Inizio con il farti notare questo, perché la tua lettera è sostanzialmente un lungo elenco di tue aspettative non soddisfatte da lui, che evidentemente, sin dall'inizio, si è rivelato una persona ben diversa da te, almeno nel modo d'intendere una relazione.
Mi pare che il punto qui non sia stabilire se tu sei infantile, se lui ci tiene romanticamente a te in base ai regali che ti fa, o se lui abbia un po' recitato una parte solo per riuscire a conquistarti e portarti finalmente a letto - quest'ultima cosa la puoi giudicare solo tu che sei dentro la storia.
Credo invece che la questione sia che lui sembra essere capace di dare sino a un certo punto e in un certo modo, e che non sembra avere in sé gli strumenti per amare che invece hai tu, almeno secondo le modalità che ti si confanno.

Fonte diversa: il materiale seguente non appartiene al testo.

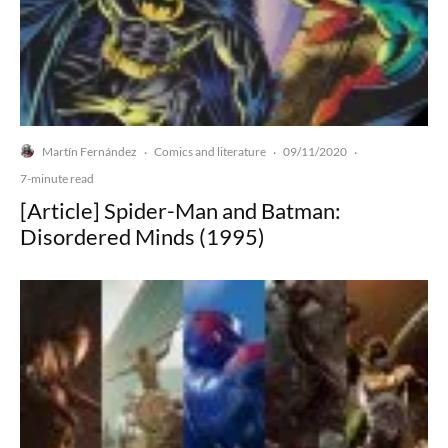
Martín Fernández
Comics and literature
09/11/2020
·
·
·
7-minute read
[Article] Spider-Man and Batman:
Disordered Minds (1995)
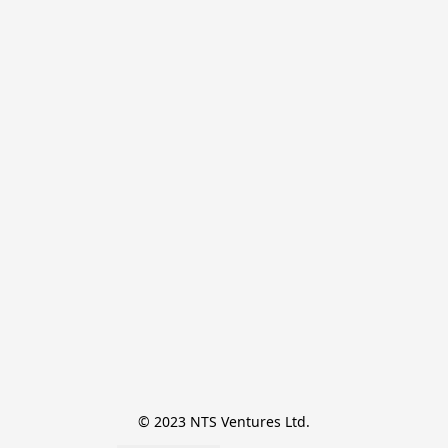
© 2023 NTS Ventures Ltd.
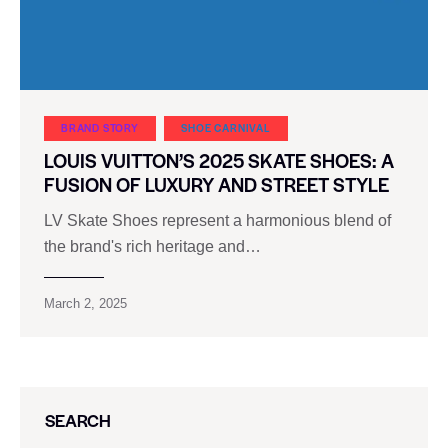
BRAND STORY
SHOE CARNIVAL​
LOUIS VUITTON’S 2025 SKATE SHOES: A
FUSION OF LUXURY AND STREET STYLE
LV Skate Shoes represent a harmonious blend of
the brand's rich heritage and…
March 2, 2025
SEARCH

In breve, siete due persone apparentemente ben diverse, con sensibilità diverse. E siccome chi ha una sensibilità minore - per quanto genuina, magari - non si adatterà mai all'altro, perché non ne è proprio capace, non ti resta che chiederti se sei disposta a prenderti quest'uomo così com'è - e vedere un po' se con i mesi la situazione migliora -, oppure se lasciar perdere e esplorare altre storie.
Stare lì a fare l'esegesi di ogni tua aspettativa delusa, però, chiedendoti chi è sciocco e chi no, chi ama di più e chi di meno, non solo non ti porterà da nessuna parte, ma è anche una gran perdita di tempo.
Usalo per chiederti quanto bene puoi o non puoi stare con quest'uomo, magari.